Egge or Eugen Sturm-Skrla (9 April 1894 – 25 January 1943) was a Hungarian-born Austrian painter.

==Biography==
Sturm-Skrla was born in Komárom. His father was a military bandmaster. From 1907 to 1909, he studied privately with Carl Haunold, who was a landscape painter and librettist. He completed his studies at the Academy of Fine Arts, Vienna from 1911 to 1914. His primary instructors there were Rudolf Bacher, who was also a sculptor, and Rudolf Jettmar. Later, he toured Italy and learned the techniques of fresco painting.
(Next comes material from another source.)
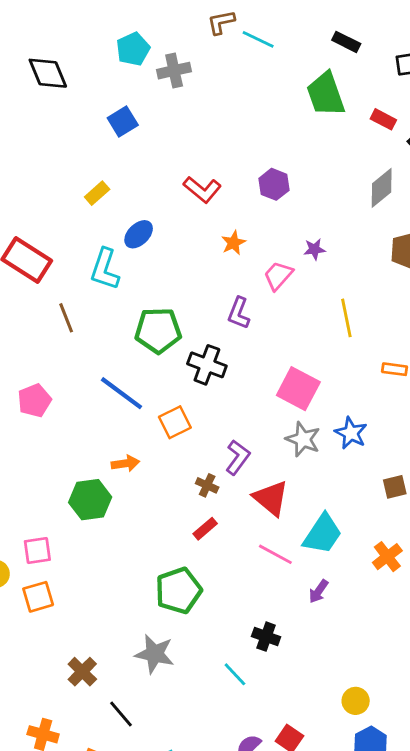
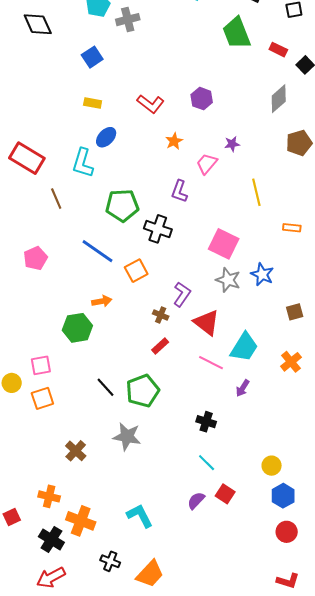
yellow rectangle: (97, 193) -> (93, 103), moved, turned 54
cyan line: (235, 674) -> (207, 463), moved
black line: (121, 714) -> (106, 387), moved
After returning from military service in 1919, he became a member of the Hagenbund. Two years later, he joined the Vienna Künstlerhaus and, together with Viktor Tischler (1890–1951), helped create the "Neuen Vereinigung" (New Association), an offshoot of the Hagenbund.

After that time, he concentrated on frescoes. His best known project in that medium was executed in 1926 at the Kleines Festspielhaus in Salzburg; in conjunction with Anton Faistauer. He also designed tapestries. From 1929 to 1935, he operated a fresco painting school in Ronco sopra Ascona, Switzerland; near the Italian border in Ticino. He returned to Vienna when the Swiss government failed to express interest in his work.

He made his living largely from portraits, but still suffered financial difficulties and became seriously ill in his final years.

His works may be seen at the Belvedere and several other galleries in Vienna.